Web2Carz Senior Writer
Published: March 6th, 2013
"The marketplace will not merely accept self-driving vehicles; it will be the engine pulling the industry forward." —from Self-Driving Cars: The Next Revolution
n the future, cars will be part of a massive communications network. Cars will not only communicate with each other, but with traffic lights, road signs, and satellites. Accidents will be a thing of the past, traffic congestion will disappear, and there will be no one in the driver’s seat. In fact, there will be no driver’s seat, since the car of the future will drive itself. At least, that’s what the prognosticators tell us, but how realistic is this vision?
According to Self-Driving Cars: The Next Revolution, a document published by professional services company KPMG, “The marketplace will not merely accept self-driving vehicles; it will be the engine pulling the industry forward. Consumers are eager for new mobility alternatives that would allow them to stay connected and recapture the time and psychic energy they squander in traffic jams and defensive driving.”
The self-driving car may seem to be a foregone conclusion, given the ever-more intrusive safety features being put in cars, but for the true self-driving car to bring about the collision-free future that many are predicting, a great many highly unlikely things need to happen.
As Google has shown, the technology needed to make driverless cars work is already here, even if it’s not completely ready for mass production. Much of this involves vehicle-to-vehicle (V2V) communication and various sensors, but one major component is infrastructure-based: traffic lights and intersections will need to be able to communicate with cars as well.
There’s no way that self-driving cars will become a viable mode of transportation without government involvement. In addition to the massive infrastructure spending that would need to happen, it would most likely take a huge government initiative to ensure that all the auto manufacturers have their self-driving cars available by a specific date (as the government currently does with safety regulations, emissions, and CAFE standards).
In the interim, however, other technologies could keep us safer. According to Richard Wallace, one of the publication’s authors, technologies like “camera, RADAR, and LiDAR systems [could] provide significant safety benefits beyond V2V and [would not be] dependent on other vehicles being equipped with anything.”

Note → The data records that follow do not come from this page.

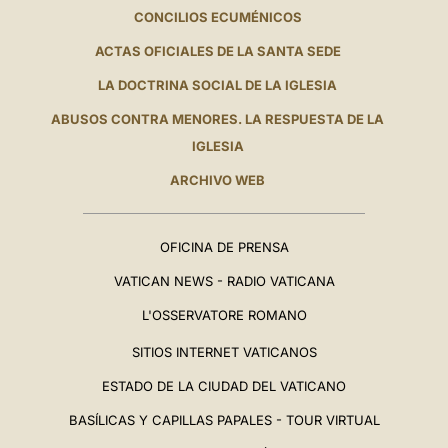
CONCILIOS ECUMÉNICOS
ACTAS OFICIALES DE LA SANTA SEDE
LA DOCTRINA SOCIAL DE LA IGLESIA
ABUSOS CONTRA MENORES. LA RESPUESTA DE LA
IGLESIA
ARCHIVO WEB
OFICINA DE PRENSA
VATICAN NEWS - RADIO VATICANA
L'OSSERVATORE ROMANO
SITIOS INTERNET VATICANOS
ESTADO DE LA CIUDAD DEL VATICANO
BASÍLICAS Y CAPILLAS PAPALES - TOUR VIRTUAL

But even these systems would require significant investment in infrastructure on the part of state and local governments, most of which are currently in dire financial shape.
If only a few people choose to travel in self-driving cars, their safety will still be largely dependent on the behavior of the cars still driven by humans. Crash-avoidance systems would be effective for avoiding some potential accidents, but if the majority of cars on the road are not talking to your car, your car still won’t be able to get out of the way in time.

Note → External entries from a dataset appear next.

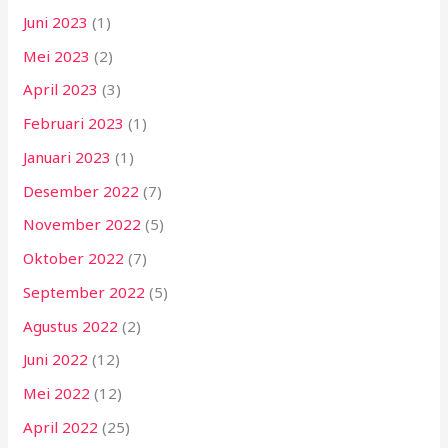
Juni 2023
(1)
Mei 2023
(2)
April 2023
(3)
Februari 2023
(1)
Januari 2023
(1)
Desember 2022
(7)
November 2022
(5)
Oktober 2022
(7)
September 2022
(5)
Agustus 2022
(2)
Juni 2022
(12)
Mei 2022
(12)
April 2022
(25)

According to Self-Driving Cars: The Next Revolution, “To work well, connected vehicle technology requires a large network of vehicles equipped with similar, or at least interoperable, communication systems. With high degrees of vehicle autonomy comes the need for higher degrees of cooperation and, hence, higher levels of adoption density to deliver the technology’s full value and potential.”

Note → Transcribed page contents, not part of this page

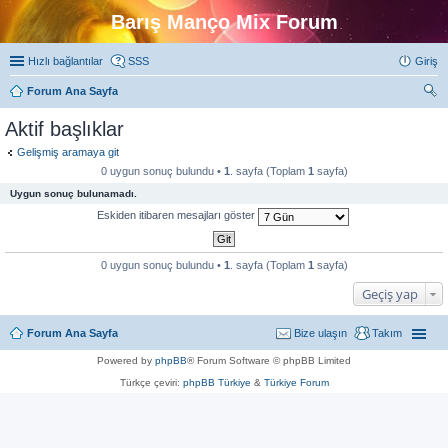
Barış Manço Mix Forum
Hızlı bağlantılar
SSS
Giriş
Forum Ana Sayfa
ra
Aktif başlıklar
Gelişmiş aramaya git
0 uygun sonuç bulundu •
1
. sayfa (Toplam
1
sayfa)
Uygun sonuç bulunamadı.
Eskiden itibaren mesajları göster
0 uygun sonuç bulundu •
1
. sayfa (Toplam
1
sayfa)
Geçiş yap
Forum Ana Sayfa
Bize ulaşın
Takım
Powered by
phpBB
® Forum Software © phpBB Limited
Türkçe çeviri:
phpBB Türkiye
&
Türkiye Forum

The biggest hurdle the self-driving car has to clear, aside from the infrastructure investment and coordination, is a change in attitude among car buyers. In a self-driving-car-driven future, practicality will trump performance, and safety will trump everything else. At least in the future currently imagined, everyone will be a passenger. Your car will no longer be an extension of your personality, or a means to compensate for your anatomical shortcomings; your car will be your personal taxi. This has the benefit of freeing us up to do other things during our commute (much like people who commute by public transportation already do), but it also has the effect of making us disconnected from our vehicles in a way that’s difficult to imagine, given the way cars are currently marketed and purchased.
The authors of Self-Driving Cars grasp this, and suggest that car-sharing may become the norm once practicality reigns. But this is a notion that’s a bit too close to Socialism for many red-blooded Americans.
Another effect of self-driving technology will be a radical change in car design. Cars will no longer need to be designed to survive crashes, since, in theory, all crashes will be avoided.
“[There is] potential for significant redesign once crash-less [cars are] a reality,” Wallace says. “Such a redesign would allow most vehicles to be significantly downsized.”
If the self-driven future arrives, and we’re all being ferried to and fro passively in our perfectly law-and-speed-limit-abiding vehicles, we may indeed find ourselves wondering—as some of us already do during our miserable, tortoise-slow commutes—”why aren’t we all just on a train?” And this is why it’s much easier to imagine that intrusive safety features and V2V communication will become better and more common, but that ultimately, we’ll still prefer to have ourselves—as opposed to our cars—in the driver’s seat.